## Problem to work on
Starting from the line with "but now I just can’t leave alone" and going up to and including the line with "32nd session of", copy the listing below exactly. Leave all images out.

:: Records for this task ::

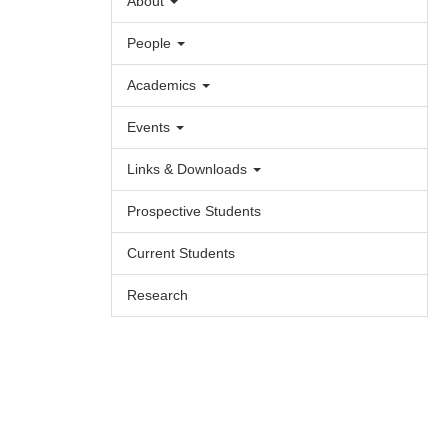
About
People
Academics
Events
Links & Downloads
Prospective Students
Current Students
Research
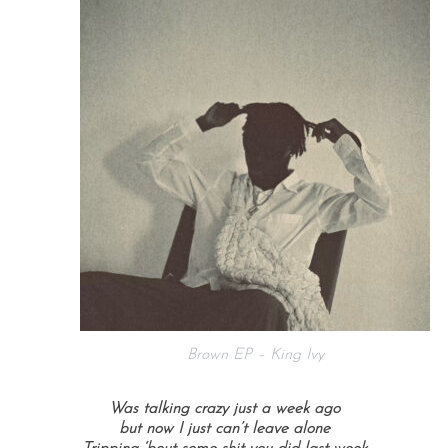
Brown EP – King Ivy
Was talking crazy just a week ago
but now I just can’t leave alone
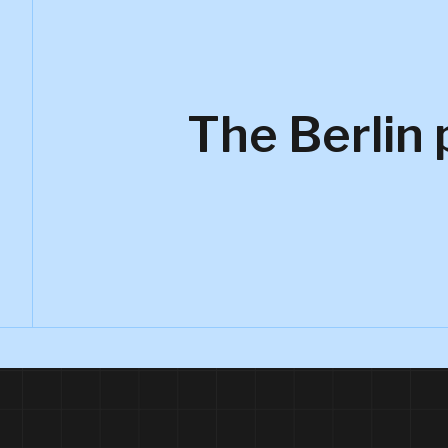
The Berlin 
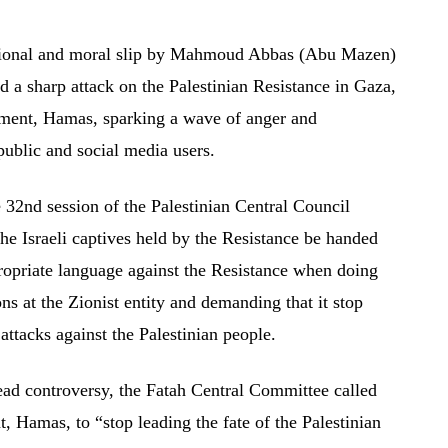
 national and moral slip by Mahmoud Abbas (Abu Mazen)
d a sharp attack on the Palestinian Resistance in Gaza,
ement, Hamas, sparking a wave of anger and
ublic and social media users.
 32nd session of the Palestinian Central Council
e Israeli captives held by the Resistance be handed
ropriate language against the Resistance when doing
ons at the Zionist entity and demanding that it stop
ttacks against the Palestinian people.
ead controversy, the Fatah Central Committee called
 Hamas, to “stop leading the fate of the Palestinian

:::

## Answer space
but now I just can’t leave alone
The Berlin 
 national and moral slip by Mahmoud Abbas (Abu Mazen)
d a sharp attack on the Palestinian Resistance in Gaza,
ement, Hamas, sparking a wave of anger and
ublic and social media users.
 32nd session of the Palestinian Central Council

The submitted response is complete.